Items from across the Triad and beyond

Duke Energy under fire for tree cuts, rates

Greensboro City Council has taken up a call to stop tree trimming around power lines. Residents in three neighborhoods, especially Westerwood, argued that the cuts were so severe that they constituted blight. A letter signed by Mayor Robbie Perkins and council members Dianne Bellamy-Small, Zack Matheny and Nancy Hoffmann requested that Duke Energy “suspend all line maintenance activity” for the next three months. Fisher Park residents raised the same concerns in February.

“This time allows us to identify ways to better collaborate and coordinate the execution of this important and needed work,” the letter says. “Most importantly, this suspension provides the community with an opportunity to regroup and reset from the current stress and pressure of Duke Energy’s aggressive stance to push this operation forward, without properly or fully considering or respecting, the stated desires and needs of Greensboro residents.”

When interviewed about the Fisher Park cuts earlier this year, Matheny said he understood the residents’ frustrations but saw little alternative. He argued that more frequent cuts — which wouldn’t be as extreme — would be significantly more expensive.

Duke Energy was also criticized by a coalition of groups around the state, including AARP North Carolina, for plans to raise utility rates on people who can’t afford higher energy bills. The coalition announced a campaign to pressure the state’s utilities commission to ask Duke to “adopt a responsible plan to meet the state’s future energy needs without putting unfair burdens on residential consumers, small businesses and municipalities.”

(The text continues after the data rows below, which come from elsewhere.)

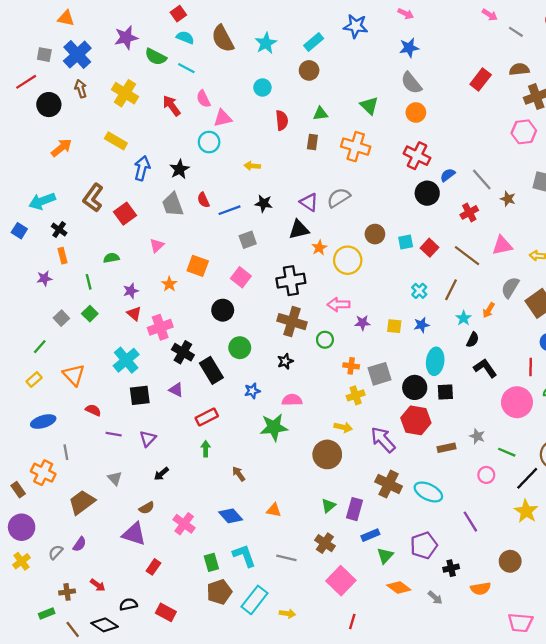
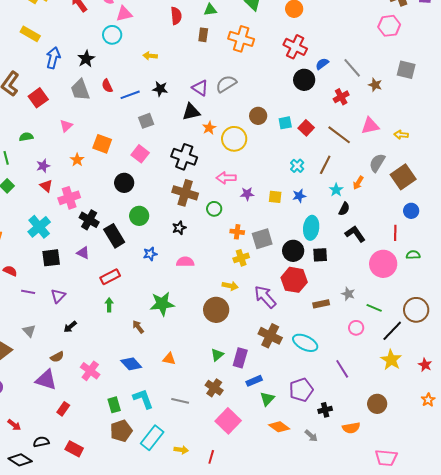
black cross: (291, 281) -> (184, 157), turned 30
green star: (274, 427) -> (162, 304), moved
red line: (352, 622) -> (211, 457), moved

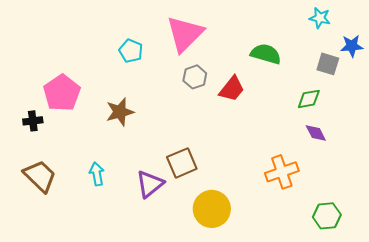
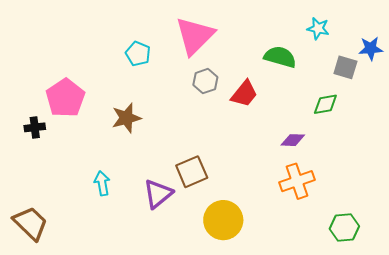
cyan star: (320, 18) -> (318, 28), moved
purple diamond: (316, 133) -> (293, 140), moved, turned -60
brown trapezoid: (40, 176) -> (31, 223), moved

Occupy Greensboro and other local residents have spoken out against previous Duke Energy rate hikes for the same reasons.

Greensboro College’s accreditation probation extended for a year

The small Methodist-affiliated school near downtown Greensboro will remain on accreditation probation for a second year, Greensboro College said in a press release. The Southern Association of Colleges and Schools’ Commission on Colleges extended the college’s probation due to a history of financial trouble, but school President Lawrence Czarda said the decision was not a surprise.

Czarda cited the college’s progress over the last year as the reason Greensboro College didn’t lose its accreditation, but he said the institution still needs to work towards “financial sustainability.” The college plans to sell a surplus piece of real estate, has signed an agreement to refinance its debt and has seen increased enrollment, though not as fast as had been hoped.